Be on-site, at least initially

To be an effective remote worker I believe you have to ‘do the time’ as an on-site worker to understand the machinations of work, the office politics, the petty bureaucracy.

Whilst you will be mostly sheltered from these as a remote worker, knowing their influence and origin will benefit you when it comes to understanding days where you are waiting for an invoice to be paid, having a contract pulled from under your feet, or simply seeing specifications change before your eyes.

I certainly wouldn’t advise, say a graduate, to have their first job be a remote job.

You need exposure to team processes, to version control, to deployment strategies – stuff that a University course, at least 25 years ago, didn’t teach. Do a few years *at least* in the ‘real’ world.

Set limits

I have a hard rule about working a maximum of six hours a day.

These are *remote hours* though, and in a classic ‘well, he would say that wouldn’t be’ belief, I honestly do think that one hour of remote working is equal to around 1.5 hours of non-remote work, given the intensity of effort when working on your own, coupled with the lack of interruptions (the daily sauntering of my cat across my keyboard notwithstanding).

Have a schedule

For the last ten years I’ve worked in 4x90min blocks per day with 30min breaks between.

I haven’t looked into the science, but a block of 90min is enough for me to get into ‘deep work‘ territory, without getting dragged too far under my own OCD for completing what’s in front of me.

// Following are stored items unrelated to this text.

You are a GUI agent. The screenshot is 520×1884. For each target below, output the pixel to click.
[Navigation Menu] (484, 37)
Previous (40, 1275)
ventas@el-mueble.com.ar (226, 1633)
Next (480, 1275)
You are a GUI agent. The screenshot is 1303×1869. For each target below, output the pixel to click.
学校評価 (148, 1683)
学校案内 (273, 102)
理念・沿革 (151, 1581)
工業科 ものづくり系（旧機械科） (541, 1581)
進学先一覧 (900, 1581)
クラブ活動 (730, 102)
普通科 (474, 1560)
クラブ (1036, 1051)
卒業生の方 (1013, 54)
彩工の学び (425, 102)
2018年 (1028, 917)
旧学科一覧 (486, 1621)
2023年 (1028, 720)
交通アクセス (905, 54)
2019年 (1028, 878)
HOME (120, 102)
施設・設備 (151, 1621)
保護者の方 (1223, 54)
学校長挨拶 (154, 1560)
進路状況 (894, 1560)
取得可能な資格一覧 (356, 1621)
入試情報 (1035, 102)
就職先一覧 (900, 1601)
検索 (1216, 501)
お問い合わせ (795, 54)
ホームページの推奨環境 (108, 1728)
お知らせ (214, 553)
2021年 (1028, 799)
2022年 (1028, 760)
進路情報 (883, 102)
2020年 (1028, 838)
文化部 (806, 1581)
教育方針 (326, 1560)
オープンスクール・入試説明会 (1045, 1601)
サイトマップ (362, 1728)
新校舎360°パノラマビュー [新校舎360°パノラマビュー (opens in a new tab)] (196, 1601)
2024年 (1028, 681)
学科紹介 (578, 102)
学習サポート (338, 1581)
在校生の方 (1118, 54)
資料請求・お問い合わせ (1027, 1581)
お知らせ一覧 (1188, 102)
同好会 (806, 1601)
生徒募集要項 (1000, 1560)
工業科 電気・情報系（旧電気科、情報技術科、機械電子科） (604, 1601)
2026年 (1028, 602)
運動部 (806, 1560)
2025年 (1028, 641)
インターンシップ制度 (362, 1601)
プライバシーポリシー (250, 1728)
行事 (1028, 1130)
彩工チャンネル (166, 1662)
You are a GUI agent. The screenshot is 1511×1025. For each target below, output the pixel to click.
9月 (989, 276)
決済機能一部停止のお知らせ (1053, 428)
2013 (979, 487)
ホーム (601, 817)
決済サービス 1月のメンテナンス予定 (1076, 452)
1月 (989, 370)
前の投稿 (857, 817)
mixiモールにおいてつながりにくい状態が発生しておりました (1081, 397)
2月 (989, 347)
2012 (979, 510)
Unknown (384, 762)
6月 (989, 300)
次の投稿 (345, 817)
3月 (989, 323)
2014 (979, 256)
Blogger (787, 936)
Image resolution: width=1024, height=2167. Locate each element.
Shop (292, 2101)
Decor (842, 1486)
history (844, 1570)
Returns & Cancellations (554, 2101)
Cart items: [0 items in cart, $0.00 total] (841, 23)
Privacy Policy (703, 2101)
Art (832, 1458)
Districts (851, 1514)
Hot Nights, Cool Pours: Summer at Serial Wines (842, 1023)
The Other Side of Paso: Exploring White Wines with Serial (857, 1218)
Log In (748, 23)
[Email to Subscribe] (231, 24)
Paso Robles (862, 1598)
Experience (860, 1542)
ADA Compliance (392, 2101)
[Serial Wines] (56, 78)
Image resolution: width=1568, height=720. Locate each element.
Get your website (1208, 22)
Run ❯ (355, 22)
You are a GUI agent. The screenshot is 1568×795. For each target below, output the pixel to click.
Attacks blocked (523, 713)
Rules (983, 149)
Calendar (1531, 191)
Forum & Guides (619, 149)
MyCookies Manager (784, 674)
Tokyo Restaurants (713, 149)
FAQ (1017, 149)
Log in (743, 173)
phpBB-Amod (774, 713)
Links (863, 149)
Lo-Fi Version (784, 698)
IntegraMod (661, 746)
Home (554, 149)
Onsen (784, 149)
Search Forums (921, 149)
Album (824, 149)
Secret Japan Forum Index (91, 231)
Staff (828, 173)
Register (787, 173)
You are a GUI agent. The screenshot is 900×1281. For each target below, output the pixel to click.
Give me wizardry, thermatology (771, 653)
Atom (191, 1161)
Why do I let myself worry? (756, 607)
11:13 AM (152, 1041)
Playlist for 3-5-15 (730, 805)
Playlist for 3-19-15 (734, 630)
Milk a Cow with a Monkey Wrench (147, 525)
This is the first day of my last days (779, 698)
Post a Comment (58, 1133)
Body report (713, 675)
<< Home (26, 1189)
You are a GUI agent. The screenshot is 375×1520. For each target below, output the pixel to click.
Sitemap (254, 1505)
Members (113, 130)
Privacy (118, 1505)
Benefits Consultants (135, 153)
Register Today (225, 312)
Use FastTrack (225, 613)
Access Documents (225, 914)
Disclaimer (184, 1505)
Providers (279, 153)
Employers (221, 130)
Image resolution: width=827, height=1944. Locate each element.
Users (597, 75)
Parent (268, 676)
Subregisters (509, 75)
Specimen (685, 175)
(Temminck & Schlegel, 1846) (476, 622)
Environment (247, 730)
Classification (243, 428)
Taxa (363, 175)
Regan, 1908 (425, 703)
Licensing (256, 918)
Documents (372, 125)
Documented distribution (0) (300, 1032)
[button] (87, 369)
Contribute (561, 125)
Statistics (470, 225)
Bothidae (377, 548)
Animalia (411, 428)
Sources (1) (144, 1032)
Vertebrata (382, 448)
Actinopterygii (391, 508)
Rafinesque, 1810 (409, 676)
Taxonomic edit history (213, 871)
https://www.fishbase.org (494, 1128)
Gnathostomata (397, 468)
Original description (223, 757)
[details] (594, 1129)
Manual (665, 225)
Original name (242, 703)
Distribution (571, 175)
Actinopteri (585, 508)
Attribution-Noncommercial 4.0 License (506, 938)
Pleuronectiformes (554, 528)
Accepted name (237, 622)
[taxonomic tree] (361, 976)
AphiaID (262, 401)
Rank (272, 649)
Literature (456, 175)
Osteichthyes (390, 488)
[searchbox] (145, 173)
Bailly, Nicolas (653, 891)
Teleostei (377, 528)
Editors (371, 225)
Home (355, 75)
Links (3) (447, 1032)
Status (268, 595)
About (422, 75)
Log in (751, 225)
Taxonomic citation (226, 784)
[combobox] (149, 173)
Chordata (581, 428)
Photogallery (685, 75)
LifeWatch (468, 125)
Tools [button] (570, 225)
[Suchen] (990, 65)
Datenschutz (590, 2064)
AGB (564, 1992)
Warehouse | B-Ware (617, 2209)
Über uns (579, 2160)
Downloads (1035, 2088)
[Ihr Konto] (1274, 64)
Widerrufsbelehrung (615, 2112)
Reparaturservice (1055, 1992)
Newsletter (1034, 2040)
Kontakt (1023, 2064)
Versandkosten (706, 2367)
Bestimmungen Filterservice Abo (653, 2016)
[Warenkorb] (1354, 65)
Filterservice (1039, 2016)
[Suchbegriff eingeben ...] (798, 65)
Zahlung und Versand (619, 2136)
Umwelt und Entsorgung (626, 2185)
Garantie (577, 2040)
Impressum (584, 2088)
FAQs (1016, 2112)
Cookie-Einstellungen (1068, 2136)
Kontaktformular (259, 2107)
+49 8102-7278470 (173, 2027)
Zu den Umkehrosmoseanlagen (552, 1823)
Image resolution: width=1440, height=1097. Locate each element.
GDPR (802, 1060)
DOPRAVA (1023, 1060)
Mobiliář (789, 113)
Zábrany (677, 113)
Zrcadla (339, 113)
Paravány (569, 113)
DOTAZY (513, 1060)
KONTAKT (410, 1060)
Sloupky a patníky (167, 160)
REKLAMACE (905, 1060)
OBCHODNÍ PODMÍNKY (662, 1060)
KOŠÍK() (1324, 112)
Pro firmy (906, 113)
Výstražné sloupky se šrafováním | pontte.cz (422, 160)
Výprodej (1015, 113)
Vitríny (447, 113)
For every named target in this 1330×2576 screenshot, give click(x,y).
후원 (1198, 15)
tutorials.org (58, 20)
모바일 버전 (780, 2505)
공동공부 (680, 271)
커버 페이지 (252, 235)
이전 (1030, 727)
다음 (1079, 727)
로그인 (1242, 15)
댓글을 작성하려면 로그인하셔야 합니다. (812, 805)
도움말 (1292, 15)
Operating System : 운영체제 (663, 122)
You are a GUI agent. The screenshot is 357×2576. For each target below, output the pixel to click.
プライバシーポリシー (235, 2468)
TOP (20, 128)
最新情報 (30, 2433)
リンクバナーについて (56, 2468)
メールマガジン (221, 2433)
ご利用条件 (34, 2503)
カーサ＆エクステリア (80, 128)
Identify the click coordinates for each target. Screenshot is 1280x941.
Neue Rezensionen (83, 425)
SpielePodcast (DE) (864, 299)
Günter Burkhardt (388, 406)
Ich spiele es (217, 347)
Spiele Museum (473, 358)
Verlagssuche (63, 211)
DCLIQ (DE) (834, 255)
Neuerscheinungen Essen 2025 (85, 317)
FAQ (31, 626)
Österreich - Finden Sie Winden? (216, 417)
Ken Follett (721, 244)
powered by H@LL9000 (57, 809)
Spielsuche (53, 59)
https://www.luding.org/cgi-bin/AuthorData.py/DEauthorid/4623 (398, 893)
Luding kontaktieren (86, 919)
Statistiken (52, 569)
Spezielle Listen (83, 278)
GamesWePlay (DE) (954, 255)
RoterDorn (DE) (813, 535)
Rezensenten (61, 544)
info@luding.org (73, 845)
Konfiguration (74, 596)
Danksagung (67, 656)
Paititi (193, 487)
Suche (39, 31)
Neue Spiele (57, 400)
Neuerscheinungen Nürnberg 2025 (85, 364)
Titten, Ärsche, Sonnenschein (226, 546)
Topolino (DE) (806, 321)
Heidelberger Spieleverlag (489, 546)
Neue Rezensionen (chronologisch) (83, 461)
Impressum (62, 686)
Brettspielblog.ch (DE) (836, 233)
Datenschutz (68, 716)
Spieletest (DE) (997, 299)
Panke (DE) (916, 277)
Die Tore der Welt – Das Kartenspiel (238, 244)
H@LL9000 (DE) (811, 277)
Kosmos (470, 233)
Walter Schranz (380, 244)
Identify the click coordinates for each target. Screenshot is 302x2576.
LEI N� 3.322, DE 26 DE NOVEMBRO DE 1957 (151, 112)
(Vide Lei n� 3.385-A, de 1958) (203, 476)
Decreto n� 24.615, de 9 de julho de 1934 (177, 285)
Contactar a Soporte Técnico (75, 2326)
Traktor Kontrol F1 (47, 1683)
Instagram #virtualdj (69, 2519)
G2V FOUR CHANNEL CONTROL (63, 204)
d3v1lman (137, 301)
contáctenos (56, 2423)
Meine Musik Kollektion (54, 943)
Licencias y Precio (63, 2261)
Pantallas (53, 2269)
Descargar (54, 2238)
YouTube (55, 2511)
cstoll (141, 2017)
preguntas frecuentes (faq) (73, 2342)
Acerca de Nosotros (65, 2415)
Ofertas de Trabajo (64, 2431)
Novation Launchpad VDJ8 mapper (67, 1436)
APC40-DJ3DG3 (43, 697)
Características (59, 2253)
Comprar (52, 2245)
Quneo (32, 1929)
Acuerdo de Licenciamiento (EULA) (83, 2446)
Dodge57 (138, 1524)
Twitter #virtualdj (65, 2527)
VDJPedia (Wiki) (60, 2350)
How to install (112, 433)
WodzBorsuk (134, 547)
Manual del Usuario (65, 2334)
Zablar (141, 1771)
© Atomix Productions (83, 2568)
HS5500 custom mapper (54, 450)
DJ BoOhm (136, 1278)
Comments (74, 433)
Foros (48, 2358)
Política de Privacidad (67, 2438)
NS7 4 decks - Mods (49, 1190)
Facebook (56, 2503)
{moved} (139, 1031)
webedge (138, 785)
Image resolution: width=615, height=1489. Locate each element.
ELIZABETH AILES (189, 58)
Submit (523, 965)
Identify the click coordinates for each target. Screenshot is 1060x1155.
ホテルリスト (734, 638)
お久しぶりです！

Having set cut-off times is essential. Work ends when it ends. Of course, there will be the occasional emergency which requires fire-fighting out of hours, but these should be rare.

Leave the house

If you are remote working from home it’s so easy to get stuck in a rut of not leaving the house at all one day, which can turn into a streak, and before you know it you are a full card-carrying member of the UNIX beard club and the only people you speak to are delivery drivers who have the wrong house.

Do something outside at least once a day, a morning walk or run at least. Dogs are a remote worker’s best friend (except when you are doing conference calls…).

Conclusion

Would I recommend it? Yes! I’d certainly struggle to work any other way, but it’s definitely not the only way, and shouldn’t be your initial way.